HOLLYWOOD, Fla. — Sequencing samples from astronauts has led Weill Cornell Medicine's Chris Mason to think astronomically. Now, he's trying to do the biological equivalent of discovering new planets — discovering new cell types.
In the same way that planets have been discovered by their gravitational interactions with other planets or stars, spatial omics technologies enable researchers to "see interactions for the first time to pick up new kinds of cells" or cells with altered functions that are effectively new cell types, Mason said in a Monday evening talk here at the Advances in Genome Biology and Technology annual meeting.
"What's exciting is that we can see a shift in how the cells are communicating," he said, adding that this type of analysis can "open doors to new biology" such as ligand-receptor analyses, ribosomal and other organelle biology, and cytoskeleton shifts.
Last week, Weill Cornell and NanoString Technologies announced the launch of the Spatial Atlas of Human Anatomy (SAHA) project, which will analyze samples of 30 organs from a diverse population of healthy adults to provide a map of the body at subcellular resolution.
Mason told GenomeWeb that the funding for the project totals approximately $1.5 million from several sources, as well as unspecified amounts of in-kind contributions and reagent discounts from NanoString. Sample processing has been done both in house and by NanoString. Mason's lab already has a GeoMx digital spatial profiler and is expecting to have its CosMx up and running in the next few weeks.
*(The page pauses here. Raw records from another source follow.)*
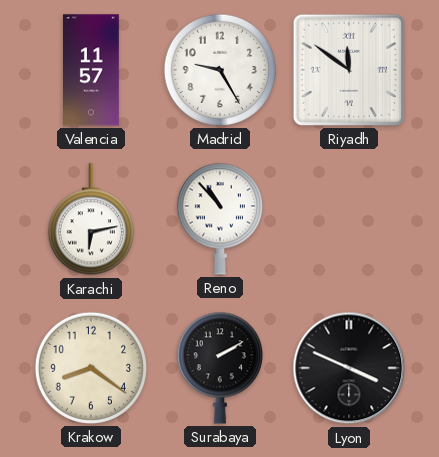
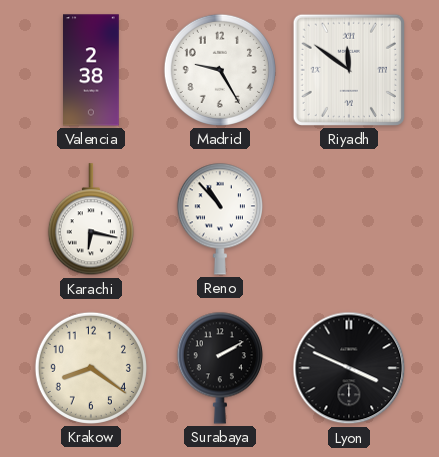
Valencia: 11:57 -> 2:38
Karachi: 6:13 -> 6:17
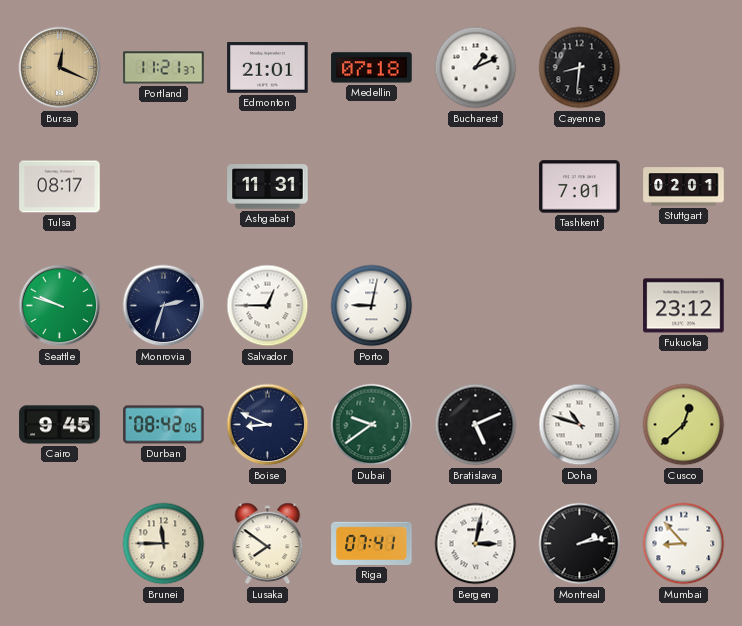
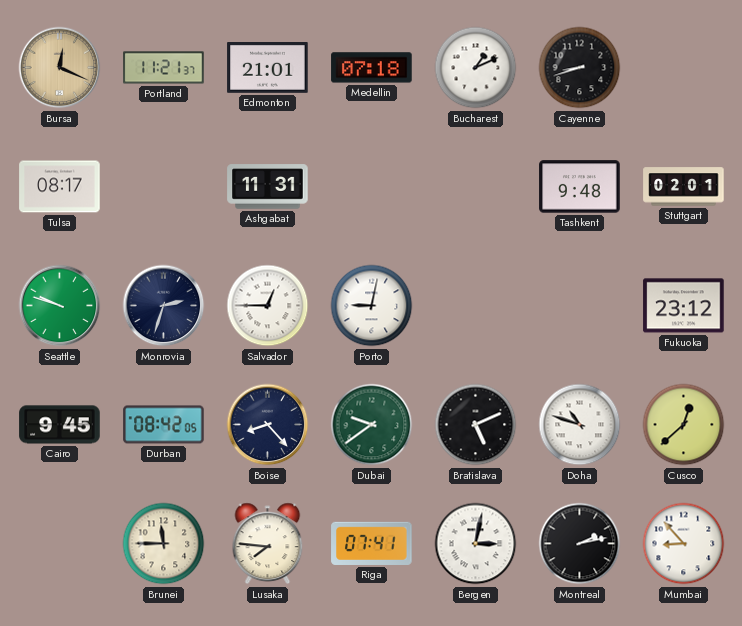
Cayenne: 8:31 -> 8:42
Tashkent: 7:01 -> 9:48
Boise: 8:49 -> 8:23
Lusaka: 7:51 -> 7:46
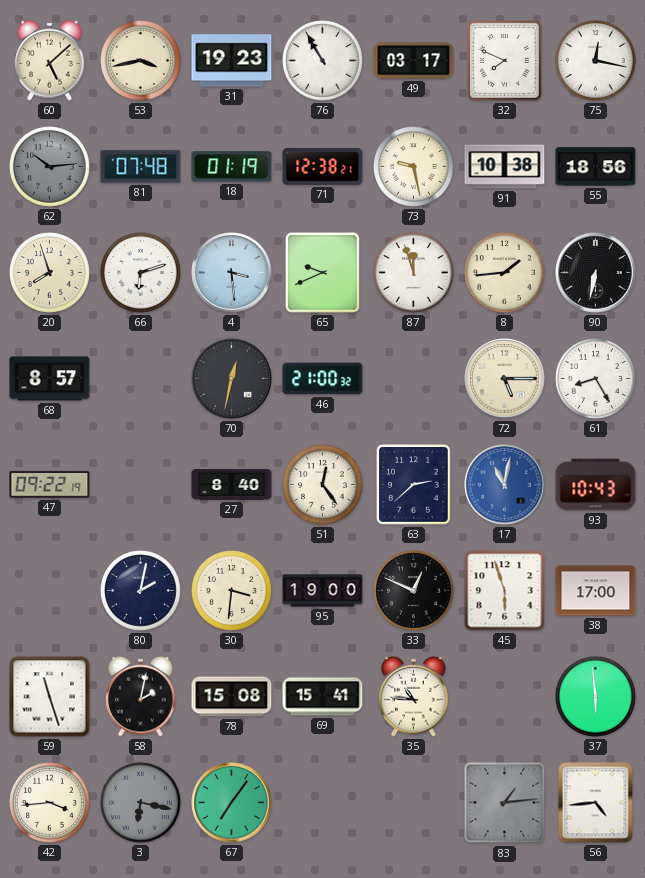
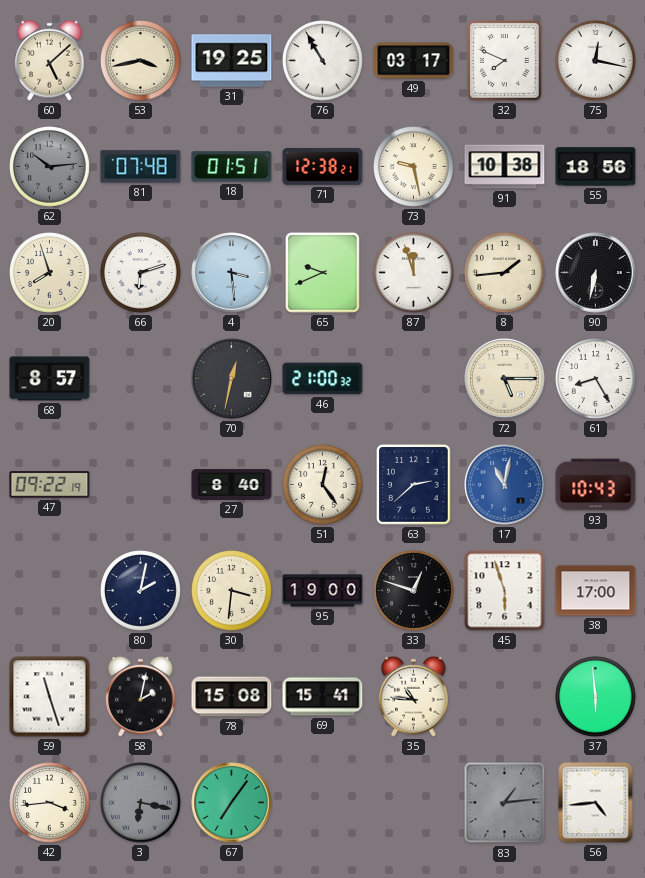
31: 19:23 -> 19:25
18: 01:19 -> 01:51
33: 12:49 -> 12:48
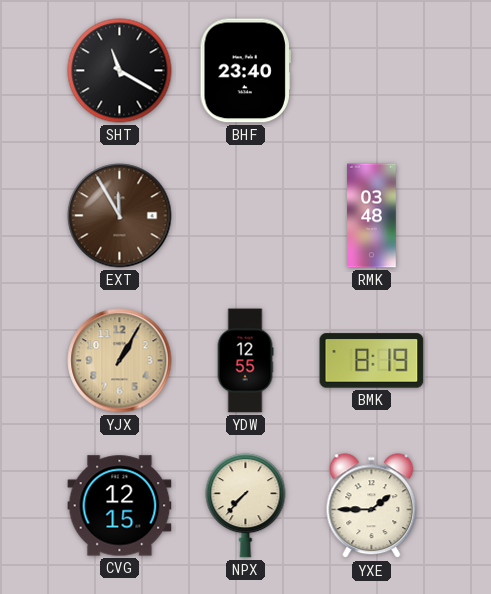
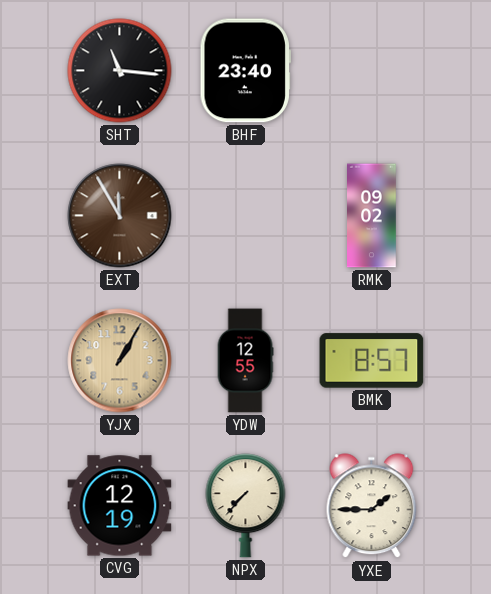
SHT: 11:20 -> 11:16
RMK: 03:48 -> 09:02
BMK: 8:19 -> 8:57
CVG: 12:15 -> 12:19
In the talk, Mason showed data from the first several prostate, liver, and colon samples analyzed on NanoString's spatial platforms. The project aims to start by analyzing between three and five samples per organ. "More is always better," he noted. In addition to the samples from healthy individuals, SAHA will analyze about 10 sets of tumor samples, including lung, colorectal, and hematological cancers.
As for discovering new cell types, he pointed to an example gleaned from analyzing colon samples. One from an individual with colorectal cancer turned up cells that were "so aberrant that they don't look like anything else" among the annotated normal cells, he said.
The speed at which this kind of research can be done remains a challenge, though. "The depth of data is extraordinary, but the throughput is medium," Mason noted.